● TASK INSTRUCTIONS:
Look through the data below and return each line where "Sender" appears.

● RECORD EXTRACTS:
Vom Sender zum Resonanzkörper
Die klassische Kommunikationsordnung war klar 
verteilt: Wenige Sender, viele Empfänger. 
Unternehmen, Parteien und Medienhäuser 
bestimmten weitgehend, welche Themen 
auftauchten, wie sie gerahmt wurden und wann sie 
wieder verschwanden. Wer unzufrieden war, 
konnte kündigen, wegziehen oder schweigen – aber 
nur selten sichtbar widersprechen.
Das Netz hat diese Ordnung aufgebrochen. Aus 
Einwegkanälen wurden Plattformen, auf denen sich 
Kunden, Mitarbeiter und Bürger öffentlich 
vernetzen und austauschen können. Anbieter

* * *

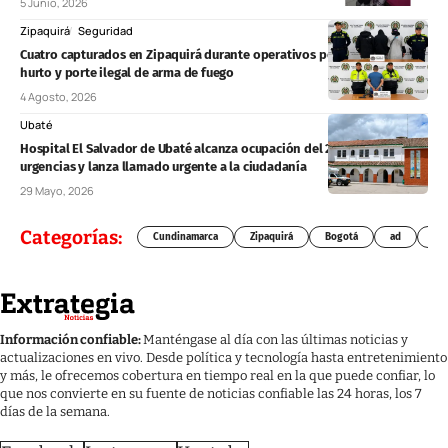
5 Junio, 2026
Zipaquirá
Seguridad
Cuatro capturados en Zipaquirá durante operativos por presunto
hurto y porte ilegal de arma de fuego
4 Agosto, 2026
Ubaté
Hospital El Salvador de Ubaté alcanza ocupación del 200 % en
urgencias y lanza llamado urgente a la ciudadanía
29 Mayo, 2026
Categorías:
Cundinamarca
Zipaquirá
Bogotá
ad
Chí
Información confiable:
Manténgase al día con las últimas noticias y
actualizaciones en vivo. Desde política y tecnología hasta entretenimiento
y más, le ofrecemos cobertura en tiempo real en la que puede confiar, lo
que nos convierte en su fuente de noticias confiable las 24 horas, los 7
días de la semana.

==

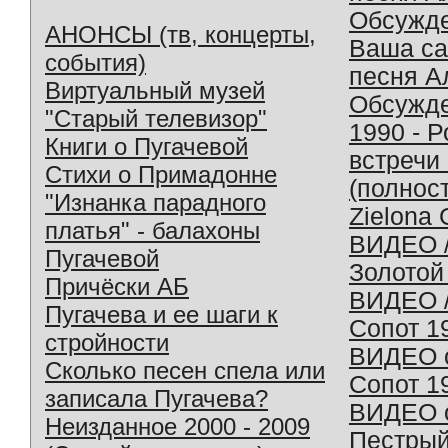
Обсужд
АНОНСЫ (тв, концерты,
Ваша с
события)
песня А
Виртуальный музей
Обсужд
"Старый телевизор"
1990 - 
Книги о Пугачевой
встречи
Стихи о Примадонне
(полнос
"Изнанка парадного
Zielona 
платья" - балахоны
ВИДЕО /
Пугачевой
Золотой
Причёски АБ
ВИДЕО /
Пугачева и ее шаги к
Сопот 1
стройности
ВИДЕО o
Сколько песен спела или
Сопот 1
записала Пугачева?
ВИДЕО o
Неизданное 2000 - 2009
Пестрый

● EXERCISE RESPONSE:
Vom Sender zum Resonanzkörper
verteilt: Wenige Sender, viele Empfänger. 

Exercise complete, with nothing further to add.